It turns out the code isn't that much larger or gross to look at. My concerns about writing an excessively verbose test were unnecessary.

The logic from the top down is straight forward and we get the same behaviours as we did with sort. Now we also have the benefit of only looking at each number two times at most here `if (numbers[i] > largest)` then `else if (numbers[i] > secondLargest)`. Our worst case scenario for performance is drastically better than the sort solution.

### `O(n)` vs. `O(n log n)`

When we iterate through our array with a `for` loop, we have the benefit of knowing that if summing an array of 100 elements takes 5ms, then summing 500 elements should take something like 25ms. This is because the complexity of the task doesn't increase at all. Our work load has increased proportionally so if we have five times the work to do, we can expect our execution time to increase by around five times. This is `O(n)` and it's nice to have when possible.

When we use `Array.prototype.sort()`, we're passing the workload to the browser's implemented sorting algorithm.
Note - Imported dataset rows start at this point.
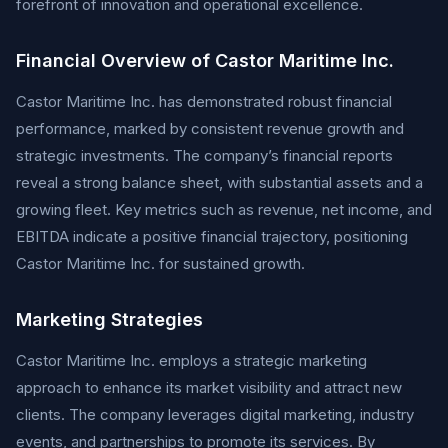
forefront of innovation and operational excellence.
Financial Overview of Castor Maritime Inc.
Castor Maritime Inc. has demonstrated robust financial
performance, marked by consistent revenue growth and
strategic investments. The company’s financial reports
reveal a strong balance sheet, with substantial assets and a
growing fleet. Key metrics such as revenue, net income, and
EBITDA indicate a positive financial trajectory, positioning
Castor Maritime Inc. for sustained growth.
Marketing Strategies
Castor Maritime Inc. employs a strategic marketing
approach to enhance its market visibility and attract new
clients. The company leverages digital marketing, industry
events, and partnerships to promote its services. By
As I understand, most browsers use the merge sort algorithm which has a complexity of `O(n log n)`. It's guaranteed to be significantly slower than using a `for` loop in my function.

### What Are the Implications?

Unless this function is a tiny one-off to do a very simple summing of values, you just shouldn't use the sort method.
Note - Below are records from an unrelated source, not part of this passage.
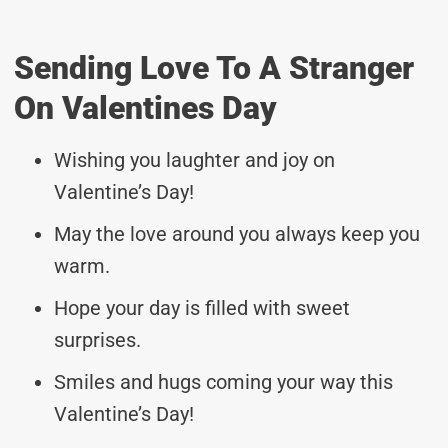
Sending Love To A Stranger
On Valentines Day
Wishing you laughter and joy on
Valentine’s Day!
May the love around you always keep you
warm.
Hope your day is filled with sweet
surprises.
Smiles and hugs coming your way this
Valentine’s Day!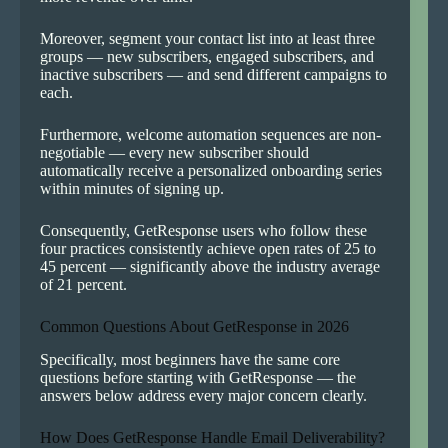
Moreover, segment your contact list into at least three
groups — new subscribers, engaged subscribers, and
inactive subscribers — and send different campaigns to
each.
Furthermore, welcome automation sequences are non-
negotiable — every new subscriber should
automatically receive a personalized onboarding series
within minutes of signing up.
Consequently, GetResponse users who follow these
four practices consistently achieve open rates of 25 to
45 percent — significantly above the industry average
of 21 percent.
Common Questions About GetResponse in 2026
Specifically, most beginners have the same core
questions before starting with GetResponse — the
answers below address every major concern clearly.
How Does GetResponse Handle Email Deliverability?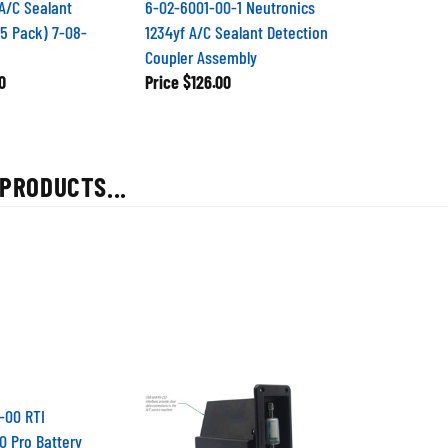
A/C Sealant
6-02-6001-00-1 Neutronics
25 Pack) 7-08-
1234yf A/C Sealant Detection
Coupler Assembly
0
Price
$126.00
PRODUCTS...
That's not to say native sorting is inherently slower than using `for`. In my case, it's only faster to use `for` because we're avoiding a lot of unnecessary work by not sorting the rest of the array. All we do is continuously flip through our elements and remember the biggest ones we saw. That's a simple task.
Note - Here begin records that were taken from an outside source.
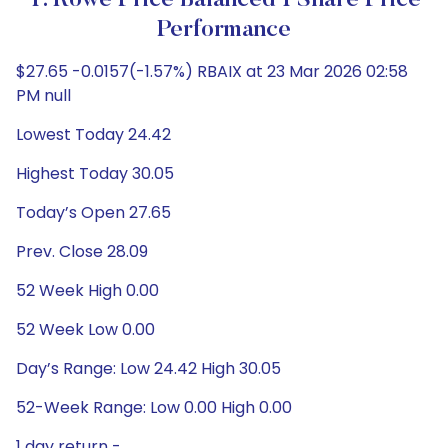
T. Rowe Price Balanced I Share Price
Performance
$27.65 -0.0157(-1.57%) RBAIX at 23 Mar 2026 02:58
PM null
Lowest Today 24.42
Highest Today 30.05
Today’s Open 27.65
Prev. Close 28.09
52 Week High 0.00
52 Week Low 0.00
Day’s Range: Low 24.42 High 30.05
52-Week Range: Low 0.00 High 0.00
1 day return -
I'm sure the sort algorithm is implemented extremely well. It's just the wrong tool for the job.

### Profiling Our Solutions

I decided to take my experiment to jsperf and see what the difference is. It's clearly not a well formed test as it could benefited by far more samples and test variations... But its initial results are incredibly telling. The sort method is ~97% slower!

I can say that with a smaller array, perhaps with 5 to 10 elements, we'd probably see results with it being more like 65% slower. This is on account of the sort algorithm's workload not increasing proportionally as the `for` loop's workload does.

That's probably acceptable for small tasks in the client. But the test above uses only 816 elements - What if you needed to sum 10,000 elements this way? It's clear that the `for` loop would be essential for getting great performance from this type of function.

## Lesson Learned

Don't be afraid to get your hands dirty, even if the problem seems too simple to warrant a more complex solution. It's always worth considering or even pursuing other options.